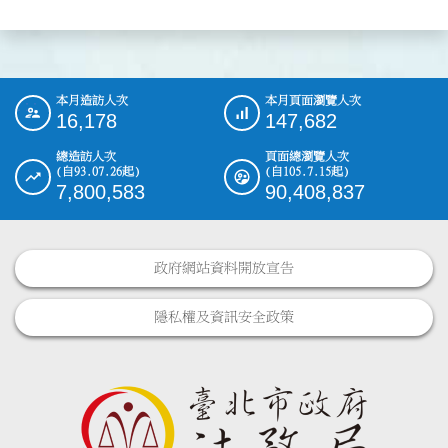
本月造訪人次
本月頁面瀏覽人次
:::
16,178
147,682
總造訪人次
頁面總瀏覽人次
(自93.07.26起)
(自105.7.15起)
7,800,583
90,408,837
政府網站資料開放宣告
隱私權及資訊安全政策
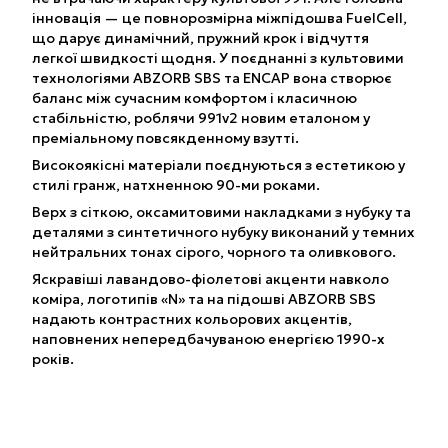
інновація — це повнорозмірна міжпідошва FuelCell,
що дарує динамічний, пружний крок і відчуття
легкої швидкості щодня. У поєднанні з культовими
технологіями
ABZORB
SBS та ENCAP вона створює
баланс між сучасним комфортом і класичною
стабільністю, роблячи 991v2 новим еталоном у
преміальному повсякденному взутті.
Високоякісні матеріали поєднуються з естетикою у
стилі гранж, натхненною 90-ми роками.
Верх з сіткою, оксамитовими накладками з нубуку та
деталями з синтетичного нубуку виконаний у темних
нейтральних тонах сірого, чорного та оливкового.
Яскравіші лавандово-фіолетові акценти навколо
коміра, логотипів «N» та на підошві ABZORB SBS
надають контрастних кольорових акцентів,
наповнених непередбачуваною енергією 1990-х
років.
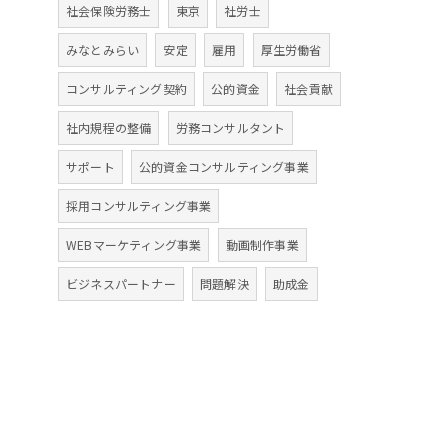
社会保険労務士
東京
社労士
みなとみらい
安定
雇用
厚生労働省
コンサルティング契約
公的資金
社会貢献
社内規程の整備
労務コンサルタント
サポート
公的資金コンサルティング事業
採用コンサルティング事業
WEBマーケティング事業
動画制作事業
ビジネスパートナー
問題解決
助成金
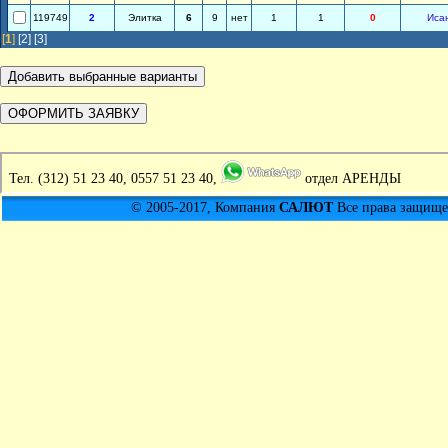
119749
2
Элитка
6
9
нет
1
1
0
Иса
[
1
]
[2]
[3]
Тел.
(312) 51 23 40, 0557 51 23 40,
отдел АРЕНДЫ
© 2005-2017, Компания
САЛЮТ
Все права защищен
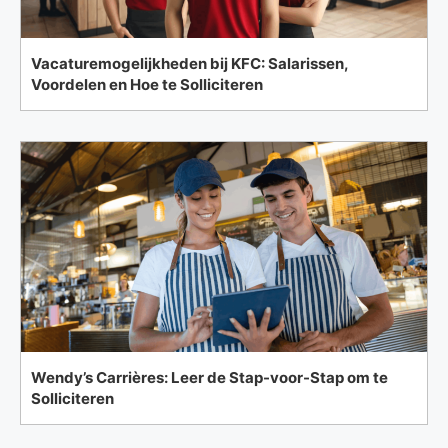
Vacaturemogelijkheden bij KFC: Salarissen,
Voordelen en Hoe te Solliciteren
Wendy’s Carrières: Leer de Stap-voor-Stap om te
Solliciteren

# # #

- Exercise directions
Everything in the material except the pictures should be output verbatim.

- Solution for this task
本月造訪人次
本月頁面瀏覽人次
:::
16,178
147,682
總造訪人次
頁面總瀏覽人次
(自93.07.26起)
(自105.7.15起)
7,800,583
90,408,837
政府網站資料開放宣告
隱私權及資訊安全政策
інновація — це повнорозмірна міжпідошва FuelCell,
що дарує динамічний, пружний крок і відчуття
легкої швидкості щодня. У поєднанні з культовими
технологіями
ABZORB
SBS та ENCAP вона створює
баланс між сучасним комфортом і класичною
стабільністю, роблячи 991v2 новим еталоном у
преміальному повсякденному взутті.
Високоякісні матеріали поєднуються з естетикою у
стилі гранж, натхненною 90-ми роками.
Верх з сіткою, оксамитовими накладками з нубуку та
деталями з синтетичного нубуку виконаний у темних
нейтральних тонах сірого, чорного та оливкового.
Яскравіші лавандово-фіолетові акценти навколо
коміра, логотипів «N» та на підошві ABZORB SBS
надають контрастних кольорових акцентів,
наповнених непередбачуваною енергією 1990-х
років.
社会保険労務士
東京
社労士
みなとみらい
安定
雇用
厚生労働省
コンサルティング契約
公的資金
社会貢献
社内規程の整備
労務コンサルタント
サポート
公的資金コンサルティング事業
採用コンサルティング事業
WEBマーケティング事業
動画制作事業
ビジネスパートナー
問題解決
助成金
119749
2
Элитка
6
9
нет
1
1
0
Иса
[
1
]
[2]
[3]
Тел.
(312) 51 23 40, 0557 51 23 40,
отдел АРЕНДЫ
© 2005-2017, Компания
САЛЮТ
Все права защищен
Vacaturemogelijkheden bij KFC: Salarissen,
Voordelen en Hoe te Solliciteren
Wendy’s Carrières: Leer de Stap-voor-Stap om te
Solliciteren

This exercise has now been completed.